-- Exercise aim --
With the records as your source, report how many lines contain "voiture". Add no other words.

= Beginning of Section =

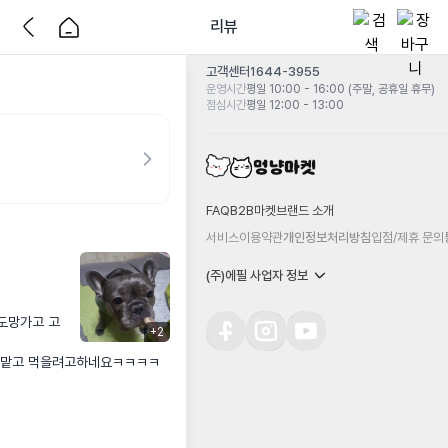
리뷰
고객센터
1644-3955
운영시간
평일 10:00 - 16:00 (주말, 공휴일 휴무)
점심시간
평일 12:00 - 13:00
FAQ
B2B마켓
브랜드 소개
서비스이용약관
개인정보처리방침
입점/제휴 문의
(주)에필 사업자 정보
도망가고 고
+
2
새맡고 먹을려고하네요ㅋㅋㅋㅋ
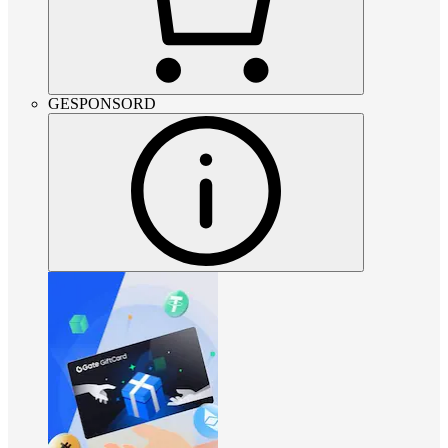
GESPONSORD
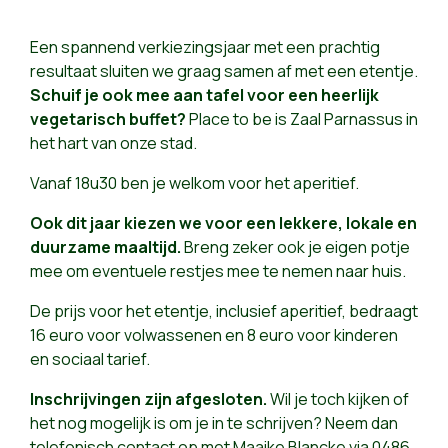
Een spannend verkiezingsjaar met een prachtig
resultaat sluiten we graag samen af met een etentje.
Schuif je ook mee aan tafel voor een heerlijk
vegetarisch buffet?
Place to be is Zaal Parnassus in
het hart van onze stad.
Vanaf 18u30 ben je welkom voor het aperitief.
Ook dit jaar kiezen we voor een lekkere, lokale en
duurzame maaltijd.
Breng zeker ook je eigen potje
mee om eventuele restjes mee te nemen naar huis.
De prijs voor het etentje, inclusief aperitief, bedraagt
16 euro voor volwassenen en 8 euro voor kinderen
en sociaal tarief.
Inschrijvingen zijn afgesloten.
Wil je toch kijken of
het nog mogelijk is om je in te schrijven? Neem dan
telefonisch contact op met Maaike Blancke via 0486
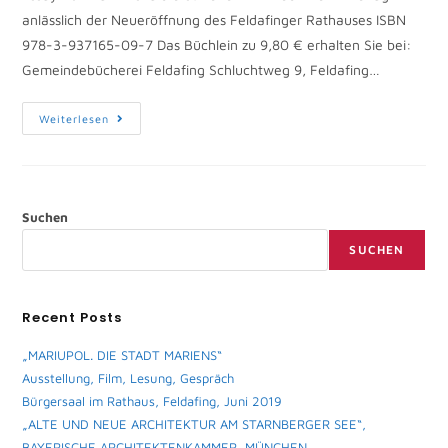
anlässlich der Neueröffnung des Feldafinger Rathauses ISBN
978-3-937165-09-7 Das Büchlein zu 9,80 € erhalten Sie bei:
Gemeindebücherei Feldafing Schluchtweg 9, Feldafing…
Weiterlesen
Suchen
SUCHEN
Recent Posts
„MARIUPOL. DIE STADT MARIENS“
Ausstellung, Film, Lesung, Gespräch
Bürgersaal im Rathaus, Feldafing, Juni 2019
„ALTE UND NEUE ARCHITEKTUR AM STARNBERGER SEE“,
BAYERISCHE ARCHITEKTENKAMMER, MÜNCHEN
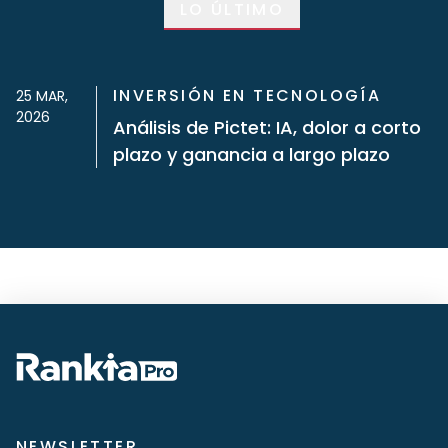
LO ÚLTIMO
INVERSIÓN EN TECNOLOGÍA
25 MAR,
2026
Análisis de Pictet: IA, dolor a corto
plazo y ganancia a largo plazo
NEWSLETTER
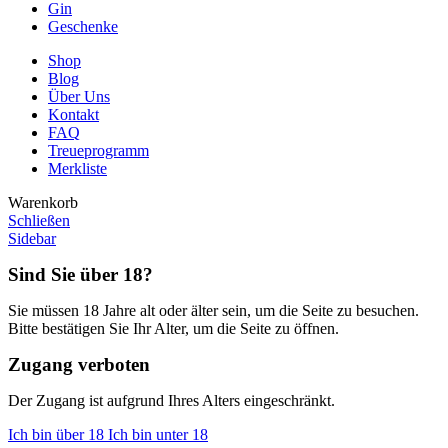
Gin
Geschenke
Shop
Blog
Über Uns
Kontakt
FAQ
Treueprogramm
Merkliste
Warenkorb
Schließen
Sidebar
Sind Sie über 18?
Sie müssen 18 Jahre alt oder älter sein, um die Seite zu besuchen.
Bitte bestätigen Sie Ihr Alter, um die Seite zu öffnen.
Zugang verboten
Der Zugang ist aufgrund Ihres Alters eingeschränkt.
Ich bin über 18
Ich bin unter 18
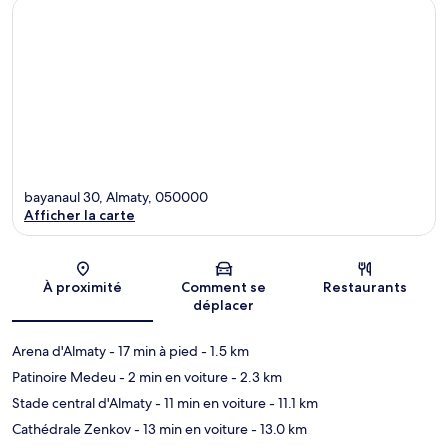
bayanaul 30, Almaty, 050000
Afficher la carte
Carte
À proximité
Comment se
Restaurants
déplacer
Arena d'Almaty
- 17 min à pied
- 1.5 km
Patinoire Medeu
- 2 min en voiture
- 2.3 km
Stade central d'Almaty
- 11 min en voiture
- 11.1 km
Cathédrale Zenkov
- 13 min en voiture
- 13.0 km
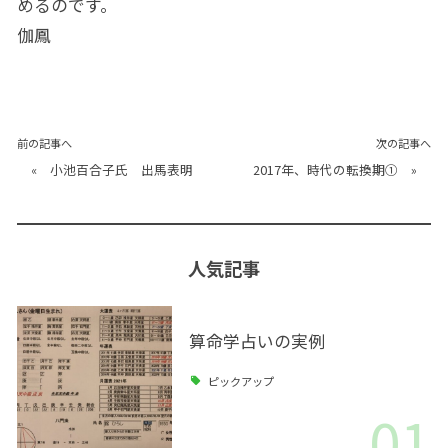
めるのです。
伽鳳
前の記事へ
次の記事へ
«
小池百合子氏 出馬表明
2017年、時代の転換期①
»
人気記事
算命学占いの実例
ピックアップ
01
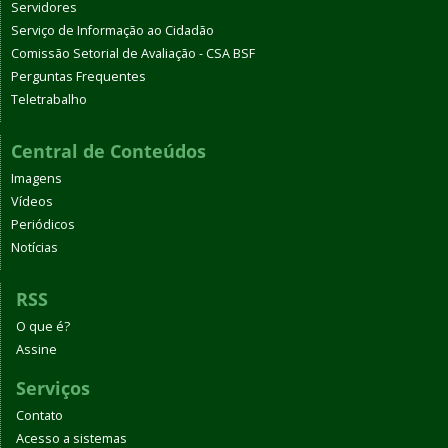
Servidores
Serviço de Informação ao Cidadão
Comissão Setorial de Avaliação - CSA BSF
Perguntas Frequentes
Teletrabalho
Central de Conteúdos
Imagens
Vídeos
Periódicos
Notícias
RSS
O que é?
Assine
Serviços
Contato
Acesso a sistemas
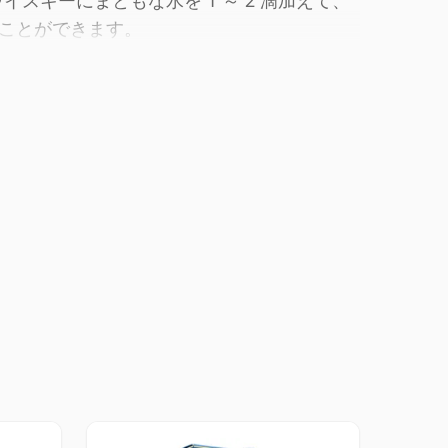
ウイスキーにまともな水を 1 ～ 2 滴加えて、
ことができます。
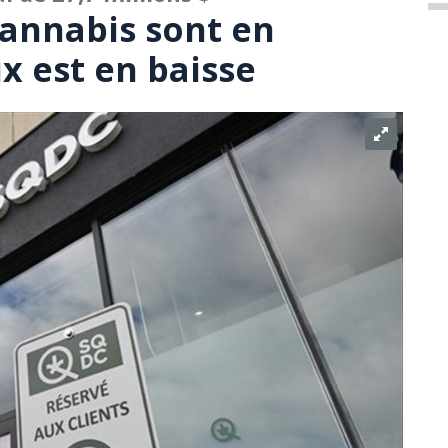
cannabis sont en
ix est en baisse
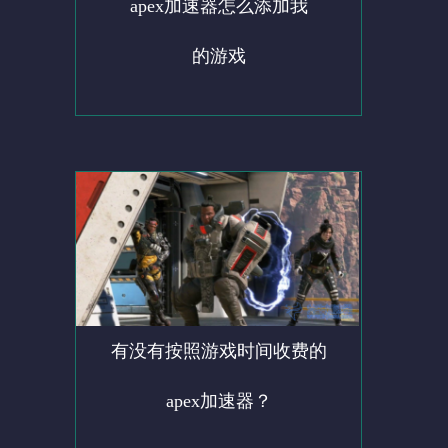
apex加速器怎么添加我
的游戏
有没有按照游戏时间收费的
apex加速器？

= End of Section =

-- Problem solution --
3